What you will do ->
All of the records below need to be written out exactly, but without the pictures.

___ Raw data ___

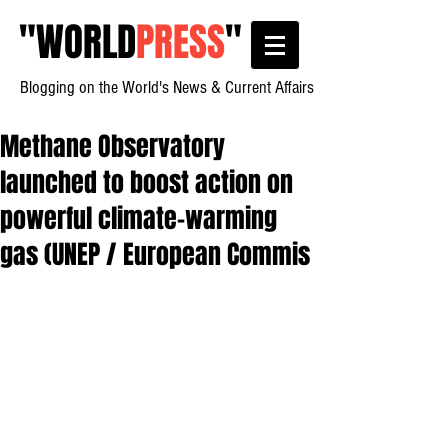
"
WORLD
PRESS
"
Blogging on the World's News & Current Affairs
Methane Observatory
launched to boost action on
powerful climate-warming
gas (UNEP / European Commis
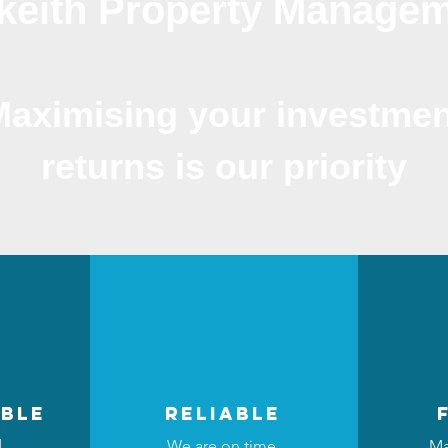
keith Property Manage
Maximising your investmen
returns is our priority
ble
reliable
d
We are on time,
Ma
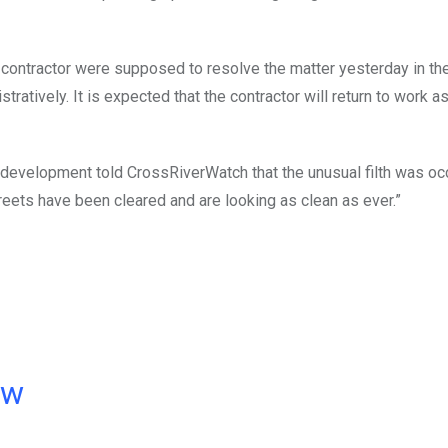
 contractor were supposed to resolve the matter yesterday in the
ratively. It is expected that the contractor will return to work a
e development told CrossRiverWatch that the unusual filth was o
eets have been cleared and are looking as clean as ever.”
ow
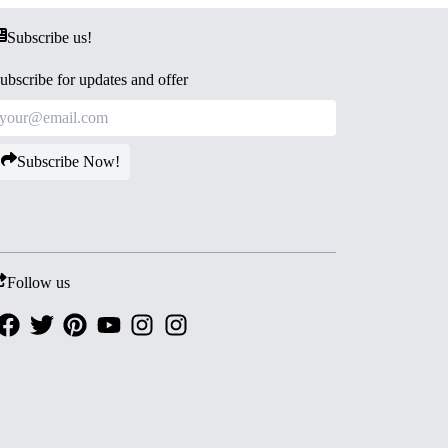
Subscribe us!
ubscribe for updates and offer
Subscribe Now!
Follow us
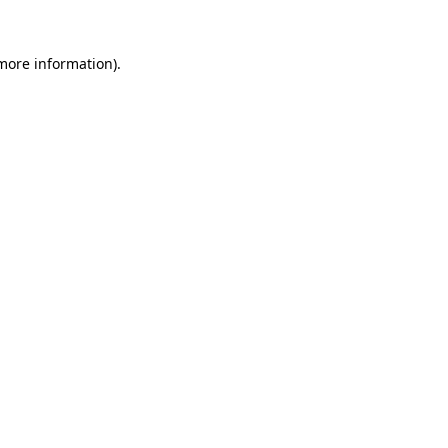
 more information).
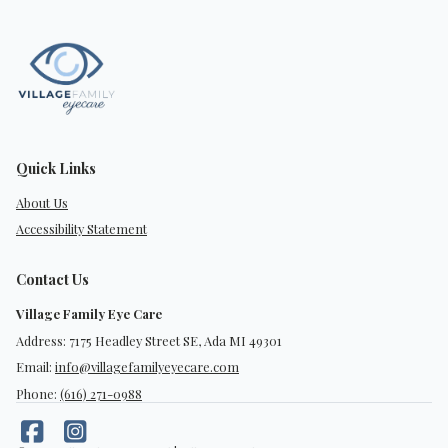
Quick Links
About Us
Accessibility Statement
Contact Us
Village Family Eye Care
Address: 7175 Headley Street SE, Ada MI 49301
Email:
info@villagefamilyeyecare.com
Phone:
(616) 271-0988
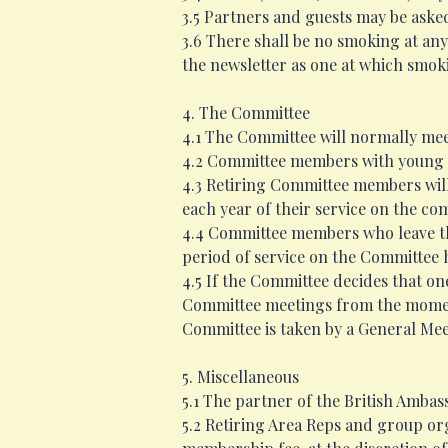
3.5 Partners and guests may be aske
3.6 There shall be no smoking at any
the newsletter as one at which smoki
4. The Committee
4.1 The Committee will normally meet
4.2 Committee members with young c
4.3 Retiring Committee members will
each year of their service on the co
4.4 Committee members who leave the 
period of service on the Committee 
4.5 If the Committee decides that on
Committee meetings from the moment 
Committee is taken by a General Mee
5. Miscellaneous
5.1 The partner of the British Ambas
5.2 Retiring Area Reps and group org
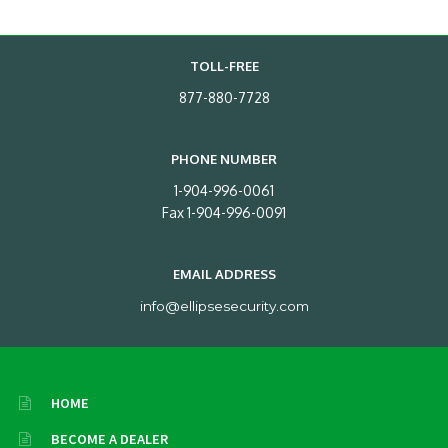
TOLL-FREE
877-880-7728
PHONE NUMBER
1-904-996-0061
Fax 1-904-996-0091
EMAIL ADDRESS
info@ellipsesecurity.com
HOME
BECOME A DEALER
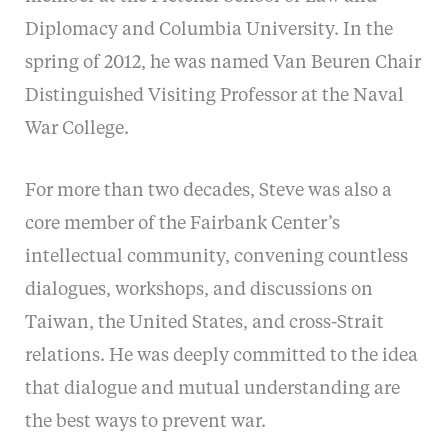
Diplomacy and Columbia University. In the
spring of 2012, he was named Van Beuren Chair
Distinguished Visiting Professor at the Naval
War College.
For more than two decades, Steve was also a
core member of the Fairbank Center’s
intellectual community, convening countless
dialogues, workshops, and discussions on
Taiwan, the United States, and cross-Strait
relations. He was deeply committed to the idea
that dialogue and mutual understanding are
the best ways to prevent war.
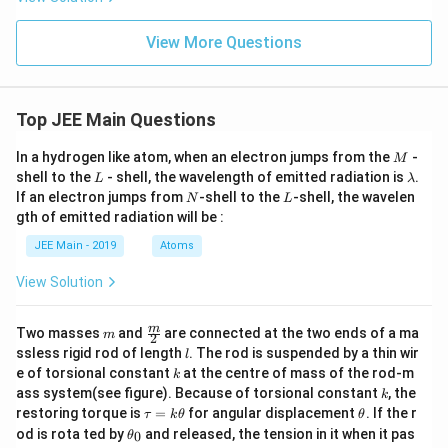
{4}
eta
\ri
-
gh
8)
View More Questions
t)
Top JEE Main Questions
M
In a hydrogen like atom, when an electron jumps from the
-
M
L
\l
shell to the
- shell, the wavelength of emitted radiation is
.
L
λ
a
N
L
If an electron jumps from
-shell to the
-shell, the wavelen
N
L
m
gth of emitted radiation will be :
b
d
JEE Main - 2019
Atoms
a
View Solution
m
\fra
m
Two masses
and
are connected at the two ends of a ma
m
2
c
l
ssless rigid rod of length
. The rod is suspended by a thin wir
l
{m}
k
e of torsional constant
at the centre of mass of the rod-m
k
{2}
k
ass system(see figure). Because of torsional constant
, the
k
\t
\t
restoring torque is
=
for angular displacement
. If the r
τ
k
θ
θ
a
h
\t
od is rota ted by
and released, the tension in it when it pas
0
θ
u
et
h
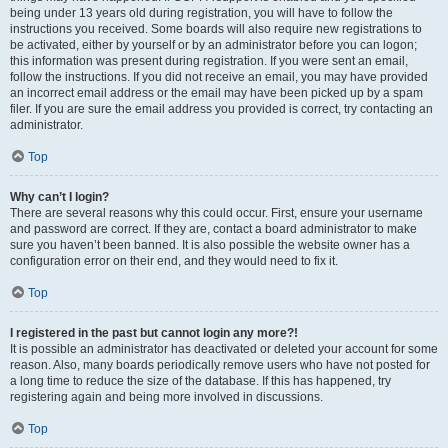
being under 13 years old during registration, you will have to follow the
instructions you received. Some boards will also require new registrations to
be activated, either by yourself or by an administrator before you can logon;
this information was present during registration. If you were sent an email,
follow the instructions. If you did not receive an email, you may have provided
an incorrect email address or the email may have been picked up by a spam
filer. If you are sure the email address you provided is correct, try contacting an
administrator.
Top
Why can’t I login?
There are several reasons why this could occur. First, ensure your username
and password are correct. If they are, contact a board administrator to make
sure you haven’t been banned. It is also possible the website owner has a
configuration error on their end, and they would need to fix it.
Top
I registered in the past but cannot login any more?!
It is possible an administrator has deactivated or deleted your account for some
reason. Also, many boards periodically remove users who have not posted for
a long time to reduce the size of the database. If this has happened, try
registering again and being more involved in discussions.
Top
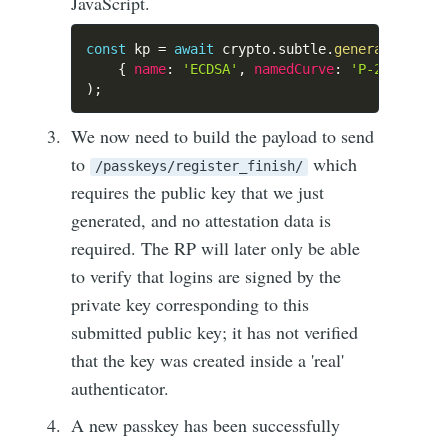
JavaScript.
const
 kp 
=
await
 crypto
.
subtle
.
generateKey
(
{
name
:
'ECDSA'
,
namedCurve
:
'P-256'
}
,
t
)
;
We now need to build the payload to send
to
which
/passkeys/register_finish/
requires the public key that we just
generated, and no attestation data is
required. The RP will later only be able
to verify that logins are signed by the
private key corresponding to this
submitted public key; it has not verified
that the key was created inside a 'real'
authenticator.
A new passkey has been successfully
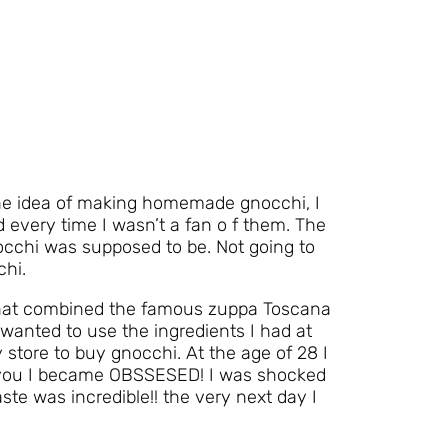
he idea of making homemade gnocchi, I
 every time I wasn’t a fan o f them. The
cchi was supposed to be. Not going to
chi.
that combined the famous zuppa Toscana
wanted to use the ingredients I had at
 store to buy gnocchi. At the age of 28 I
 you I became OBSSESED! I was shocked
ste was incredible!! the very next day I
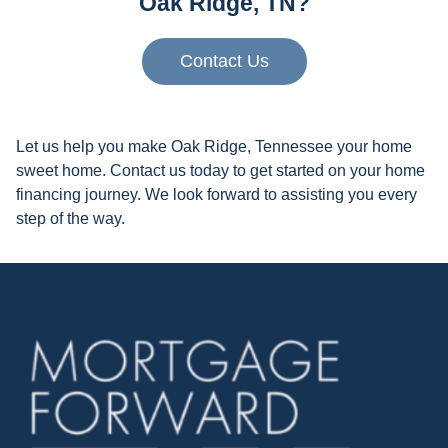
Oak Ridge, TN?
Contact Us
Let us help you make Oak Ridge, Tennessee your home
sweet home. Contact us today to get started on your home
financing journey. We look forward to assisting you every
step of the way.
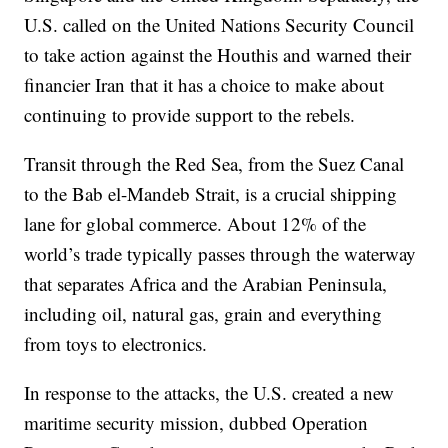
U.S. called on the United Nations Security Council
to take action against the Houthis and warned their
financier Iran that it has a choice to make about
continuing to provide support to the rebels.
Transit through the Red Sea, from the Suez Canal
to the Bab el-Mandeb Strait, is a crucial shipping
lane for global commerce. About 12% of the
world’s trade typically passes through the waterway
that separates Africa and the Arabian Peninsula,
including oil, natural gas, grain and everything
from toys to electronics.
In response to the attacks, the U.S. created a new
maritime security mission, dubbed Operation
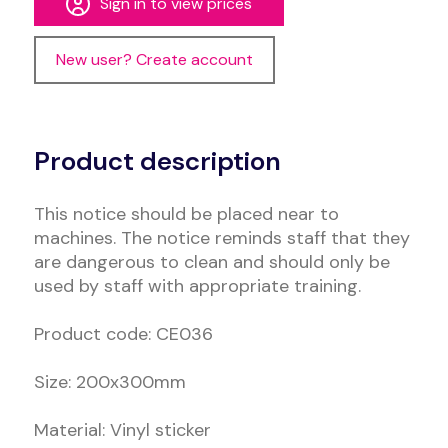
Sign in to view prices
New user? Create account
Alternative:
Product description
This notice should be placed near to
machines. The notice reminds staff that they
are dangerous to clean and should only be
used by staff with appropriate training.
Product code: CE036
Size: 200x300mm
Material: Vinyl sticker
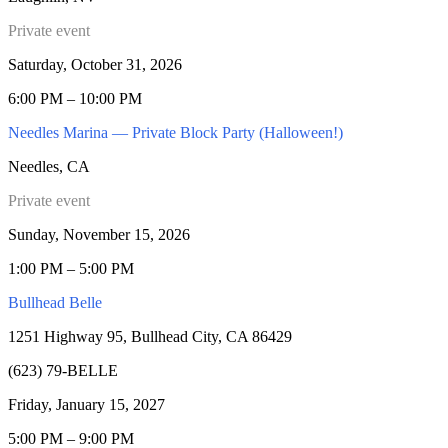
Private event
Saturday, October 31, 2026
6:00 PM – 10:00 PM
Needles Marina — Private Block Party (Halloween!)
Needles, CA
Private event
Sunday, November 15, 2026
1:00 PM – 5:00 PM
Bullhead Belle
1251 Highway 95, Bullhead City, CA 86429
(623) 79-BELLE
Friday, January 15, 2027
5:00 PM – 9:00 PM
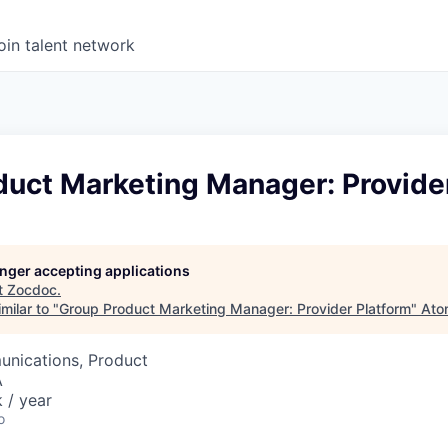
oin talent network
duct Marketing Manager: Provide
longer accepting applications
t
Zocdoc
.
milar to "
Group Product Marketing Manager: Provider Platform
"
Ato
nications, Product
A
 / year
o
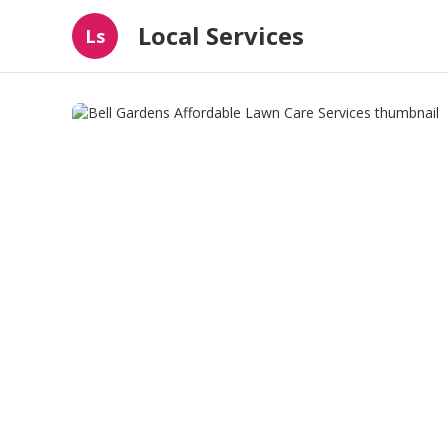
Local Services
Ls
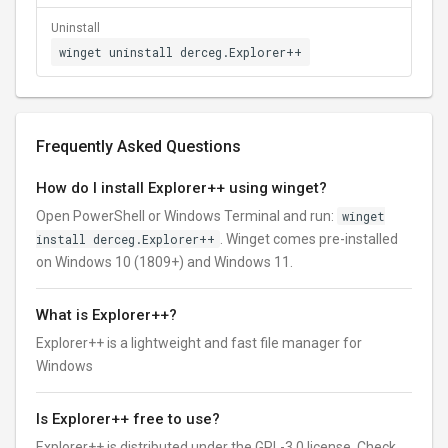
Uninstall
winget uninstall derceg.Explorer++
Frequently Asked Questions
How do I install Explorer++ using winget?
Open PowerShell or Windows Terminal and run:
winget
install derceg.Explorer++
. Winget comes pre-installed
on Windows 10 (1809+) and Windows 11.
What is Explorer++?
Explorer++ is a lightweight and fast file manager for
Windows
Is Explorer++ free to use?
Explorer++ is distributed under the GPL-3.0 license. Check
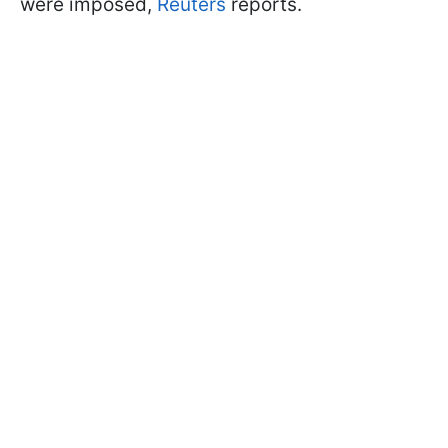
were imposed,
Reuters
reports.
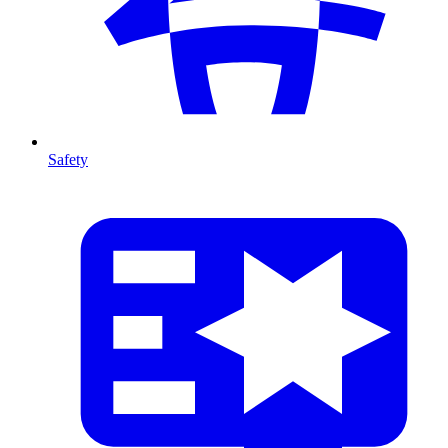
Safety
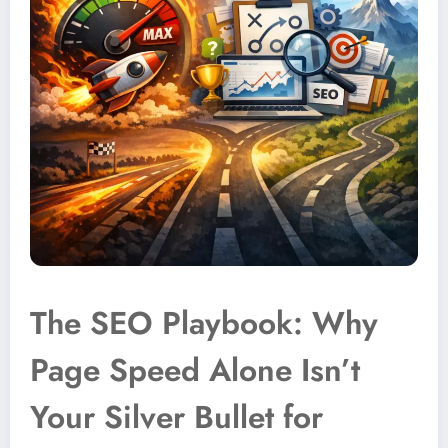
The SEO Playbook: Why
Page Speed Alone Isn’t
Your Silver Bullet for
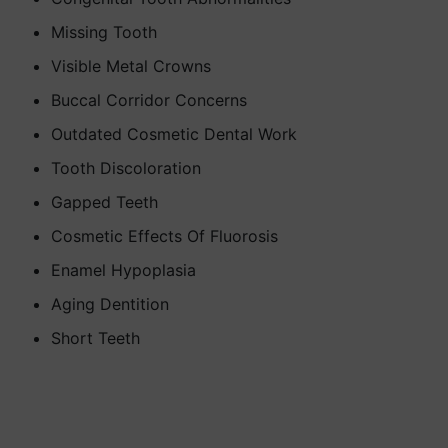
Missing Tooth
Visible Metal Crowns
Buccal Corridor Concerns
Outdated Cosmetic Dental Work
Tooth Discoloration
Gapped Teeth
Cosmetic Effects Of Fluorosis
Enamel Hypoplasia
Aging Dentition
Short Teeth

___

Solution for this task ->
"
WORLD
PRESS
"
Blogging on the World's News & Current Affairs
Methane Observatory
launched to boost action on
powerful climate-warming
gas (UNEP / European Commis
keith Property Manage
Maximising your investmen
returns is our priority
ble
reliable
d
We are on time,
Ma
 contractor were supposed to resolve the matter yesterday in the
ratively. It is expected that the contractor will return to work a
e development told CrossRiverWatch that the unusual filth was o
eets have been cleared and are looking as clean as ever.”
ow
Subscribe us!
ubscribe for updates and offer
Subscribe Now!
Follow us
 more information).
Quick Links
About Us
Accessibility Statement
Contact Us
Village Family Eye Care
Address: 7175 Headley Street SE, Ada MI 49301
Email:
info@villagefamilyeyecare.com
Phone:
(616) 271-0988
3.5 Partners and guests may be aske
3.6 There shall be no smoking at any
the newsletter as one at which smoki
4. The Committee
4.1 The Committee will normally meet
4.2 Committee members with young c
4.3 Retiring Committee members will
each year of their service on the co
4.4 Committee members who leave the 
period of service on the Committee 
4.5 If the Committee decides that on
Committee meetings from the moment 
Committee is taken by a General Mee
5. Miscellaneous
5.1 The partner of the British Ambas
5.2 Retiring Area Reps and group org
TOLL-FREE
877-880-7728
PHONE NUMBER
1-904-996-0061
Fax 1-904-996-0091
EMAIL ADDRESS
info@ellipsesecurity.com
HOME
BECOME A DEALER
Diplomacy and Columbia University. In the
spring of 2012, he was named Van Beuren Chair
Distinguished Visiting Professor at the Naval
War College.
For more than two decades, Steve was also a
core member of the Fairbank Center’s
intellectual community, convening countless
dialogues, workshops, and discussions on
Taiwan, the United States, and cross-Strait
relations. He was deeply committed to the idea
that dialogue and mutual understanding are
the best ways to prevent war.
{4}
eta
\ri
-
gh
8)
View More Questions
t)
Top JEE Main Questions
M
In a hydrogen like atom, when an electron jumps from the
-
M
L
\l
shell to the
- shell, the wavelength of emitted radiation is
.
L
λ
a
N
L
If an electron jumps from
-shell to the
-shell, the wavelen
N
L
m
gth of emitted radiation will be :
b
d
JEE Main - 2019
Atoms
a
View Solution
m
\fra
m
Two masses
and
are connected at the two ends of a ma
m
2
c
l
ssless rigid rod of length
. The rod is suspended by a thin wir
l
{m}
k
e of torsional constant
at the centre of mass of the rod-m
k
{2}
k
ass system(see figure). Because of torsional constant
, the
k
\t
\t
restoring torque is
=
for angular displacement
. If the r
τ
k
θ
θ
a
h
\t
od is rota ted by
and released, the tension in it when it pas
0
θ
u
et
h
being under 13 years old during registration, you will have to follow the
instructions you received. Some boards will also require new registrations to
be activated, either by yourself or by an administrator before you can logon;
this information was present during registration. If you were sent an email,
follow the instructions. If you did not receive an email, you may have provided
an incorrect email address or the email may have been picked up by a spam
filer. If you are sure the email address you provided is correct, try contacting an
administrator.
Top
Why can’t I login?
There are several reasons why this could occur. First, ensure your username
and password are correct. If they are, contact a board administrator to make
sure you haven’t been banned. It is also possible the website owner has a
configuration error on their end, and they would need to fix it.
Top
I registered in the past but cannot login any more?!
It is possible an administrator has deactivated or deleted your account for some
reason. Also, many boards periodically remove users who have not posted for
a long time to reduce the size of the database. If this has happened, try
registering again and being more involved in discussions.
Top
JavaScript.
const
 kp 
=
await
 crypto
.
subtle
.
generateKey
(
{
name
:
'ECDSA'
,
namedCurve
:
'P-256'
}
,
t
)
;
We now need to build the payload to send
to
which
/passkeys/register_finish/
requires the public key that we just
generated, and no attestation data is
required. The RP will later only be able
to verify that logins are signed by the
private key corresponding to this
submitted public key; it has not verified
that the key was created inside a 'real'
authenticator.
A new passkey has been successfully
he idea of making homemade gnocchi, I
 every time I wasn’t a fan o f them. The
cchi was supposed to be. Not going to
chi.
that combined the famous zuppa Toscana
wanted to use the ingredients I had at
 store to buy gnocchi. At the age of 28 I
 you I became OBSSESED! I was shocked
ste was incredible!! the very next day I
Oak Ridge, TN?
Contact Us
Let us help you make Oak Ridge, Tennessee your home
sweet home. Contact us today to get started on your home
financing journey. We look forward to assisting you every
step of the way.
U.S. called on the United Nations Security Council
to take action against the Houthis and warned their
financier Iran that it has a choice to make about
continuing to provide support to the rebels.
Transit through the Red Sea, from the Suez Canal
to the Bab el-Mandeb Strait, is a crucial shipping
lane for global commerce. About 12% of the
world’s trade typically passes through the waterway
that separates Africa and the Arabian Peninsula,
including oil, natural gas, grain and everything
from toys to electronics.
In response to the attacks, the U.S. created a new
maritime security mission, dubbed Operation
Sign in to view prices
New user? Create account
Alternative:
Product description
This notice should be placed near to
machines. The notice reminds staff that they
are dangerous to clean and should only be
used by staff with appropriate training.
Product code: CE036
Size: 200x300mm
Material: Vinyl sticker
Private event
Saturday, October 31, 2026
6:00 PM – 10:00 PM
Needles Marina — Private Block Party (Halloween!)
Needles, CA
Private event
Sunday, November 15, 2026
1:00 PM – 5:00 PM
Bullhead Belle
1251 Highway 95, Bullhead City, CA 86429
(623) 79-BELLE
Friday, January 15, 2027
5:00 PM – 9:00 PM
oin talent network
duct Marketing Manager: Provide
longer accepting applications
t
Zocdoc
.
milar to "
Group Product Marketing Manager: Provider Platform
"
Ato
nications, Product
A
 / year
o
Local Services
Ls
Uninstall
winget uninstall derceg.Explorer++
Frequently Asked Questions
How do I install Explorer++ using winget?
Open PowerShell or Windows Terminal and run:
winget
install derceg.Explorer++
. Winget comes pre-installed
on Windows 10 (1809+) and Windows 11.
What is Explorer++?
Explorer++ is a lightweight and fast file manager for
Windows
Is Explorer++ free to use?
Explorer++ is distributed under the GPL-3.0 license. Check
were imposed,
Reuters
reports.
Safety
The SEO Playbook: Why
Page Speed Alone Isn’t
Your Silver Bullet for
Missing Tooth
Visible Metal Crowns
Buccal Corridor Concerns
Outdated Cosmetic Dental Work
Tooth Discoloration
Gapped Teeth
Cosmetic Effects Of Fluorosis
Enamel Hypoplasia
Aging Dentition
Short Teeth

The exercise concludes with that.